How do you find the volume of a regular dodecahedron from its edge length?

For a regular dodecahedron with edge length a, the volume is given by V = ((15 + 7√5) / 4) · a³. Simply measure the edge length, cube it, and multiply by the constant (15 + 7√5) / 4.

Which units can this dodecahedron volume calculator use?

The calculator supports meters, centimeters, millimeters, inches, feet, and yards. It converts internally so you can freely switch units while keeping the geometry consistent.

Can I recover the edge length from the volume of a regular dodecahedron?

Yes. If V is the volume, the edge length a is obtained from the inverse formula a = cube_root(4V / (15 + 7√5)). The calculator implements this mode so you can input a volume and get the corresponding edge length.

Is the dodecahedron volume formula exact or an approximation?

The formula V = ((15 + 7√5) / 4) · a³ is exact. In practice, numerical results are rounded to a reasonable number of decimal places, but the underlying computation uses the exact constant and double-precision arithmetic.

Regular Dodecahedron Volume Calculator

Compute the volume of a regular dodecahedron from its edge length – or recover the edge length from a known volume. The tool uses the exact formula \( V = \frac{15 + 7\sqrt{5}}{4} a^3 \) and supports both metric and imperial units.

Formula for the volume of a regular dodecahedron

A regular dodecahedron is a Platonic solid with 12 congruent regular pentagonal faces, 20 vertices, and 30 edges. If we denote the edge length by \( a \), its volume is

\( V = \dfrac{15 + 7\sqrt{5}}{4}\, a^{3} \)

The constant \( \dfrac{15 + 7\sqrt{5}}{4} \approx 7.6631 \) is dimensionless. This means that if \( a \) is measured in meters, you obtain the volume in cubic meters; if \( a \) is in centimeters, you get cubic centimeters, and so on.

Step-by-step example

Suppose the edge length is \( a = 2\ \text{cm} \). Then:

Cube the edge length: \( a^{3} = 2^{3} = 8\ \text{cm}^{3} \).
Compute the constant: \( \dfrac{15 + 7\sqrt{5}}{4} \approx 7.6631 \).
Multiply: \( V \approx 7.6631 \times 8 \approx 61.3\ \text{cm}^{3} \).

The calculator performs exactly these steps internally (using the full precision of \( \sqrt{5} \)), then rounds the result to a user-friendly number of decimal places.

Inverse formula: edge length from volume

When the volume \( V \) is known and you want the edge length \( a \), you can invert the formula:

\( a = \sqrt[3]{ \dfrac{4V}{15 + 7\sqrt{5}} } \)

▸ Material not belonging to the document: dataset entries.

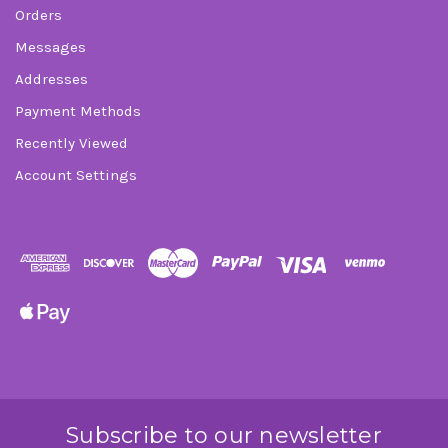
Orders
Messages
Addresses
Payment Methods
Recently Viewed
Account Settings
Subscribe to our newsletter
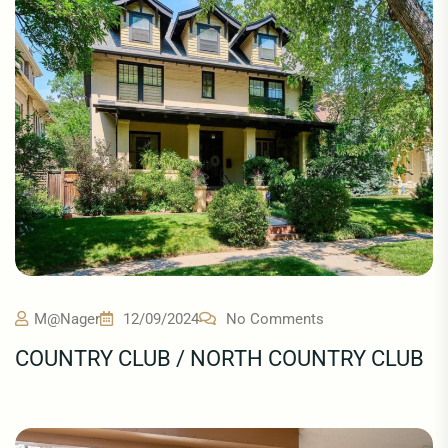
M@nager
12/09/2024
No Comments
COUNTRY CLUB / NORTH COUNTRY CLUB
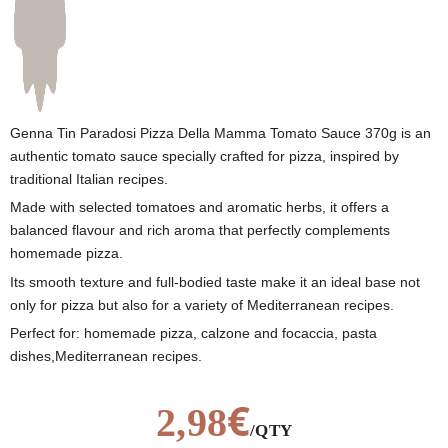
Genna Tin Paradosi Pizza Della Mamma Tomato Sauce 370g is an
authentic tomato sauce specially crafted for pizza, inspired by
traditional Italian recipes.
Made with selected tomatoes and aromatic herbs, it offers a
balanced flavour and rich aroma that perfectly complements
homemade pizza.
Its smooth texture and full-bodied taste make it an ideal base not
only for pizza but also for a variety of Mediterranean recipes.
Perfect for: homemade pizza, calzone and focaccia, pasta
dishes,Mediterranean recipes.
€
2,98
/QTY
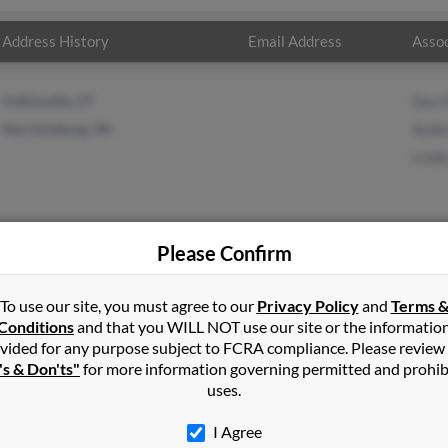
Address History
Email Address
Assoc
Collinsville, CT
Dan 
Harrisonburg, VA
Andr
Lind
Please Confirm
n
in
Mc Gaheysville
,
VA
To use our site, you must agree to our
Privacy Policy
and
Terms 
Conditions
and that you WILL NOT use our site or the informatio
vided for any purpose subject to FCRA compliance. Please review
burg, Virginia and may have previously resided in Harrisonburg, Vi
's & Don'ts"
for more information governing permitted and prohib
, Andrew Green and Linda Green. Run a full report on this result t
uses.
I Agree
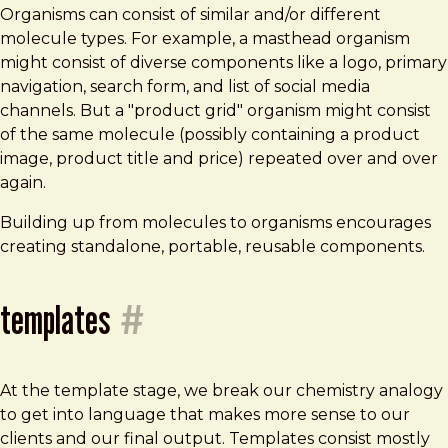
Organisms can consist of similar and/or different
molecule types. For example, a masthead organism
might consist of diverse components like a logo, primary
navigation, search form, and list of social media
channels. But a "product grid" organism might consist
of the same molecule (possibly containing a product
image, product title and price) repeated over and over
again.
Building up from molecules to organisms encourages
creating standalone, portable, reusable components.
templates
#
At the template stage, we break our chemistry analogy
to get into language that makes more sense to our
clients and our final output. Templates consist mostly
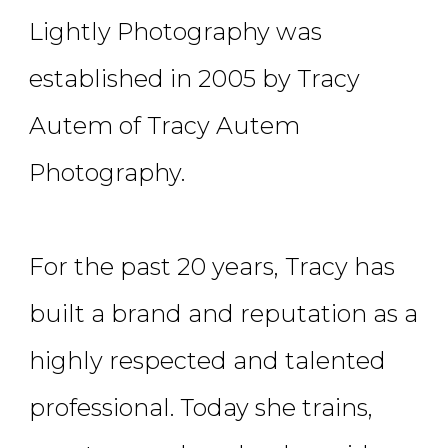
Lightly Photography was
established in 2005 by Tracy
Autem of Tracy Autem
Photography.
For the past 20 years, Tracy has
built a brand and reputation as a
highly respected and talented
professional. Today she trains,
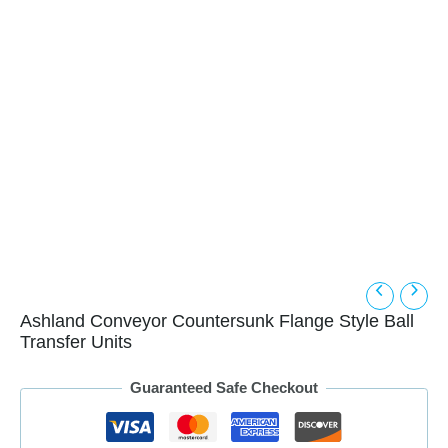
Ashland Conveyor Countersunk Flange Style Ball
Transfer Units
Guaranteed Safe Checkout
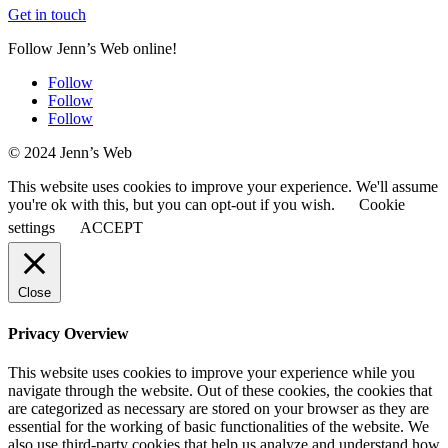
Get in touch
Follow Jenn’s Web online!
Follow
Follow
Follow
© 2024 Jenn’s Web
This website uses cookies to improve your experience. We'll assume
you're ok with this, but you can opt-out if you wish.
Cookie
settings
ACCEPT
Close
Privacy Overview
This website uses cookies to improve your experience while you
navigate through the website. Out of these cookies, the cookies that
are categorized as necessary are stored on your browser as they are
essential for the working of basic functionalities of the website. We
also use third-party cookies that help us analyze and understand how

This is the formula used by the volume → edge length mode. You can specify the volume in any supported cubic unit (m³, cm³, mm³, in³, ft³, or yd³); the tool converts internally and returns an edge length in the corresponding linear unit.

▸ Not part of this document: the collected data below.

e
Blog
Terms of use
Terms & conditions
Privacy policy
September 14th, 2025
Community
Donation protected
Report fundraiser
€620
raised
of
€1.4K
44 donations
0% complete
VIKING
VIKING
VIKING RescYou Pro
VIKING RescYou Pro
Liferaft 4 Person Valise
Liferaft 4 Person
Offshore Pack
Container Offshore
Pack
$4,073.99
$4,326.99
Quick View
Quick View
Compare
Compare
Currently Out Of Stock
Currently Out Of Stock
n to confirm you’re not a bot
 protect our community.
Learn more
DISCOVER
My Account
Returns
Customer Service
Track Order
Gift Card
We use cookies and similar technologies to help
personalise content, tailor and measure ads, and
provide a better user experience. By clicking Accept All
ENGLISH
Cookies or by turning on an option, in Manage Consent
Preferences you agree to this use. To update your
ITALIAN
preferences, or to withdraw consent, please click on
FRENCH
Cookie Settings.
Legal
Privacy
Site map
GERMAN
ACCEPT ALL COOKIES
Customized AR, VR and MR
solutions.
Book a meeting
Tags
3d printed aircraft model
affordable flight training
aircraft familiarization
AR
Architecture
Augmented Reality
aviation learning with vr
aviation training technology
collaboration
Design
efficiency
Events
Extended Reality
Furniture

How to use the regular dodecahedron volume calculator

Choose the calculation mode. Use “Given edge length → volume” if you know the edge, or “Given volume → edge length” if you know the volume.
Enter the known value. Type the edge length or volume as a positive number, then select the appropriate unit.
Click “Calculate”. The primary result box shows the main quantity (volume or edge length), while the secondary lines show converted values (cubic meters and liters for volume mode, meters for edge length mode).
Adjust units as needed. You can switch units and recompute instantly to compare metric and imperial measurements.

FAQ – Regular dodecahedron volume

What is the volume formula for a regular dodecahedron?

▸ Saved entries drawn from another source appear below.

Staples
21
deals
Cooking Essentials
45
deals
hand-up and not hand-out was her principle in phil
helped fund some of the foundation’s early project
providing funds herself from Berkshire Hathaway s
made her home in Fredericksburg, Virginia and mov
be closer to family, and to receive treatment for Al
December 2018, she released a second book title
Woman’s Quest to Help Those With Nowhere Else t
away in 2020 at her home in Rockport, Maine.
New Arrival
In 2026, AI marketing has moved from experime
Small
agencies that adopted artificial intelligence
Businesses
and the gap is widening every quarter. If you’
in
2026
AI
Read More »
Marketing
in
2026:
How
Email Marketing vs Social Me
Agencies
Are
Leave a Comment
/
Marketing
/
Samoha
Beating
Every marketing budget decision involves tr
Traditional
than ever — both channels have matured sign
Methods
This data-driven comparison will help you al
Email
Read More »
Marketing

For a regular dodecahedron with edge length \( a \), the volume is \( V = \dfrac{15 + 7\sqrt{5}}{4} a^{3} \). This formula is exact and follows from the geometry of the dodecahedron as a Platonic solid.

Which units can I use for the edge length?

The calculator accepts meters, centimeters, millimeters, inches, feet, and yards. Internally, all values are converted and processed using consistent units to avoid rounding errors.

What is the typical use of a dodecahedron volume calculator?

Typical applications include mathematical exercises in solid geometry, visualization of Platonic solids, 3D printing and modelling of gaming dice or decorative objects, and analytic checks in computational geometry.

Does this calculator work for non-regular dodecahedra?

No. The formula used here is valid only for a regular dodecahedron (all edges equal, all faces regular pentagons). For an irregular dodecahedron with varying edge lengths or face shapes, the volume must be computed using more general 3D geometry methods.